Sarvam 105B

Architecture Specifications

Parameters10.3B active / 105B total

Context Window131K

Decoder TypeMoE

AttentionMLA + KV LayerNorm + NoPE + RoPE

Active Parameters10.3B

Layers32

Hidden Size4,096

Vocabulary Size262K

Release Date2026-03

CategoryMixture of Experts

OrganizationUnknown

Key Features

Multi-head Latent AttentionExpert routingLayer mix: 32 MLAKV cache: 36 KiB/token

Deep Dive

Overview

Sarvam 105B is the larger of Sarvam AI's March 2026 pair of open-weight MoEs, targeted at Indic-language workloads. At 105 B total / 10.3 B active, it is a mid-tier MoE with one of the more unusual attention stacks in this gallery: MLA + KV LayerNorm + NoPE + RoPE mixed. The config.json shows 32 MLA layers, a 262 K vocabulary (one of the largest in this gallery — explicitly sized for Indic scripts), and a 131 K context window.

Architecture at a Glance

Parameter	Value	Notes
Total parameters	≈ 105 B	MoE
Active parameters	≈ 10.3 B	per token
Layers	32	all MLA
Attention	MLA + KV LayerNorm + NoPE + RoPE	hybrid position scheme
KV cache	≈ 36 KiB/token	MLA compression
Max position	131,072	128 K native
Vocabulary	≈ 262,000	large — sized for Indic scripts
Precision	bfloat16

Sarvam 105B configuration (source: HuggingFace config.json)

NoPE + RoPE Hybrid

Sarvam 105B is one of the few models in this gallery to ship a hybrid NoPE + RoPE positional scheme: some layers use no positional information at all, others use standard RoPE. 'NoPE' (no positional encoding) layers let the model rely purely on content-based attention patterns, which research in 2024 showed can be surprisingly effective for in-context learning tasks. Mixing NoPE with RoPE layers is an attempt to get the best of both: content-addressable memory on some layers, relative-position awareness on others.
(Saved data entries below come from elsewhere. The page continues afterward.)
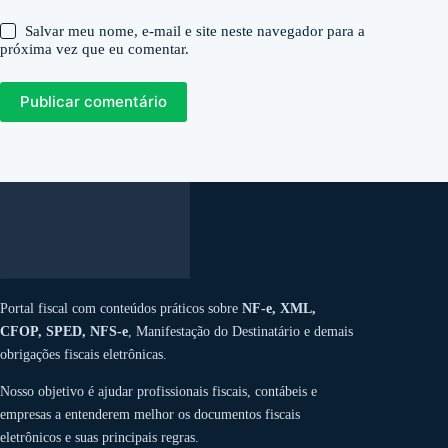
Salvar meu nome, e-mail e site neste navegador para a
próxima vez que eu comentar.
Publicar comentário
Portal fiscal com conteúdos práticos sobre
NF-e, XML,
CFOP, SPED, NFS-e
, Manifestação do Destinatário e demais
obrigações fiscais eletrônicas.
Nosso objetivo é ajudar profissionais fiscais, contábeis e
empresas a entenderem melhor os documentos fiscais
eletrônicos e suas principais regras.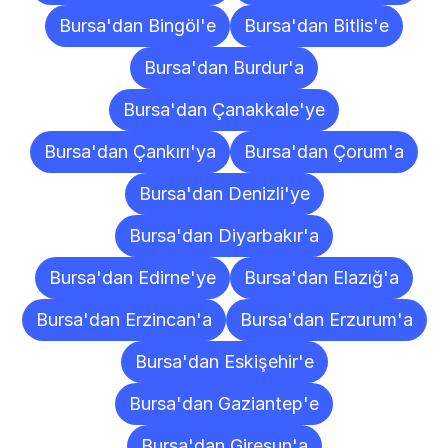
Bursa'dan Bingöl'e
Bursa'dan Bitlis'e
Bursa'dan Burdur'a
Bursa'dan Çanakkale'ye
Bursa'dan Çankırı'ya
Bursa'dan Çorum'a
Bursa'dan Denizli'ye
Bursa'dan Diyarbakır'a
Bursa'dan Edirne'ye
Bursa'dan Elazığ'a
Bursa'dan Erzincan'a
Bursa'dan Erzurum'a
Bursa'dan Eskişehir'e
Bursa'dan Gaziantep'e
Bursa'dan Giresun'a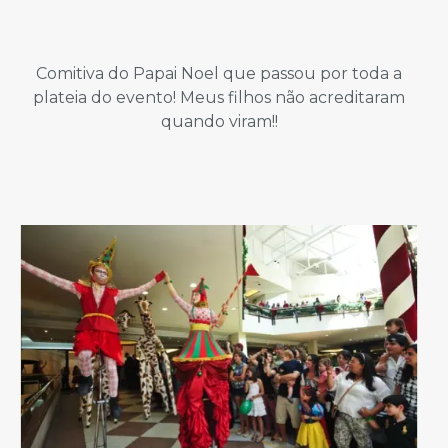
Comitiva do Papai Noel que passou por toda a
plateia do evento! Meus filhos não acreditaram
quando viram!!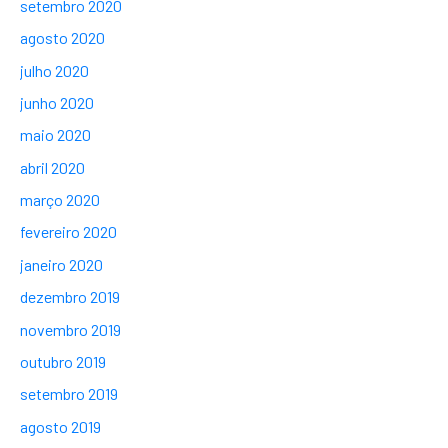
setembro 2020
agosto 2020
julho 2020
junho 2020
maio 2020
abril 2020
março 2020
fevereiro 2020
janeiro 2020
dezembro 2019
novembro 2019
outubro 2019
setembro 2019
agosto 2019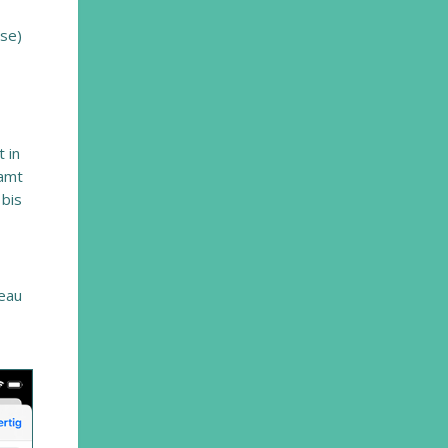
hse)
 in
samt
 bis
veau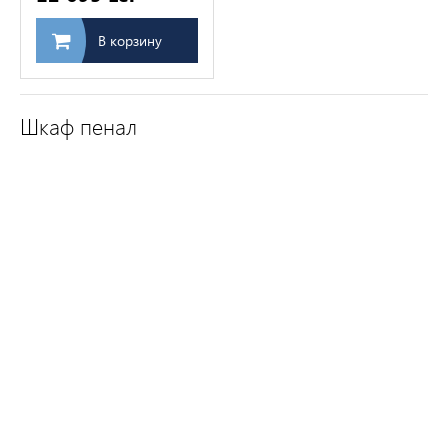
В корзину
Шкаф пенал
The config also adds KV LayerNorm — a LayerNorm applied to keys and values before the attention operation. This is an attention-stability trick in the same family as QK-Norm, pioneered in a handful of open-weight models but not yet standard.

262K Vocabulary for Indic Coverage

The 262 K vocabulary is twice the size of most peer models (Llama 3 ships 128 K, Qwen3 ships 152 K). Sarvam's pitch: Indic scripts (Devanagari, Tamil, Bengali, etc.) need dense tokenizer coverage to avoid the byte-per-token penalty that hits English-optimized BPE tokenizers on non-Latin scripts. At 262 K tokens, a Sarvam tokenization of Hindi or Tamil text is roughly 2–3× more compressive than the same text under Llama 3's tokenizer, which directly translates to better effective context and lower inference cost on Indic workloads.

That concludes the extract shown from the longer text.